Work to complete: If a line in the data below holds the word "SumPock", copy it.

Stored data entries:

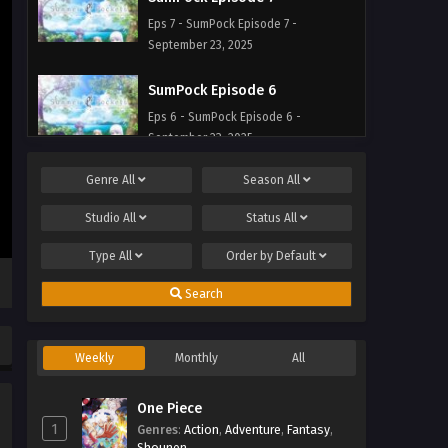
Eps 7 - SumPock Episode 7 -
September 23, 2025
SumPock Episode 6
Eps 6 - SumPock Episode 6 -
September 23, 2025
Genre
All
Season
All
SumPock Episode 5
Eps 5 - SumPock Episode 5 -
Studio
All
Status
All
September 23, 2025
Type
All
Order by
Default
SumPock Episode 4
Search
Eps 4 - SumPock Episode 4 -
September 23, 2025
Weekly
Monthly
All
SumPock Episode 3
Eps 3 - SumPock Episode 3 -
One Piece
September 23, 2025
1
Genres
:
Action
,
Adventure
,
Fantasy
,
Shounen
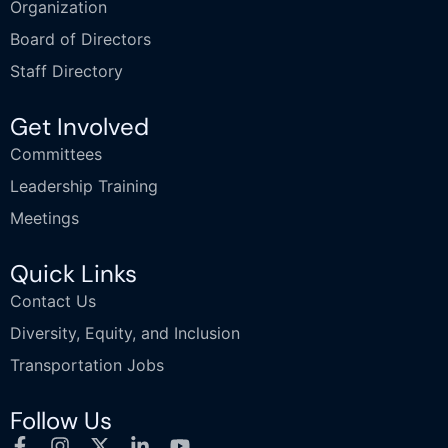
Organization
Board of Directors
Staff Directory
Get Involved
Committees
Leadership Training
Meetings
Quick Links
Contact Us
Diversity, Equity, and Inclusion
Transportation Jobs
Follow Us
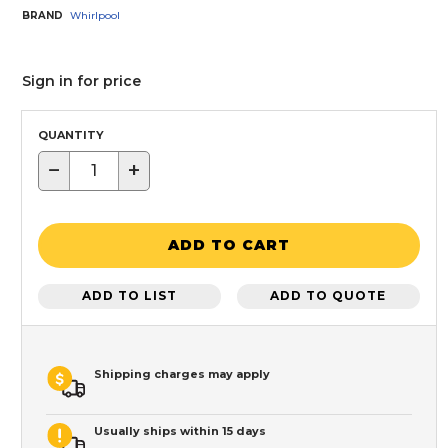
BRAND
Whirlpool
Sign in for price
QUANTITY
−
+
ADD TO CART
ADD TO LIST
ADD TO QUOTE
Shipping charges may apply
Usually ships within 15 days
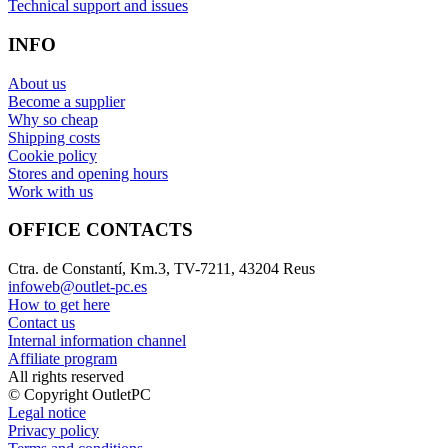
Technical support and issues
INFO
About us
Become a supplier
Why so cheap
Shipping costs
Cookie policy
Stores and opening hours
Work with us
OFFICE CONTACTS
Ctra. de Constantí, Km.3, TV-7211, 43204 Reus
infoweb@outlet-pc.es
How to get here
Contact us
Internal information channel
Affiliate program
All rights reserved
© Copyright OutletPC
Legal notice
Privacy policy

Written reply:
Eps 7 - SumPock Episode 7 -
SumPock Episode 6
Eps 6 - SumPock Episode 6 -
SumPock Episode 5
Eps 5 - SumPock Episode 5 -
SumPock Episode 4
Eps 4 - SumPock Episode 4 -
SumPock Episode 3
Eps 3 - SumPock Episode 3 -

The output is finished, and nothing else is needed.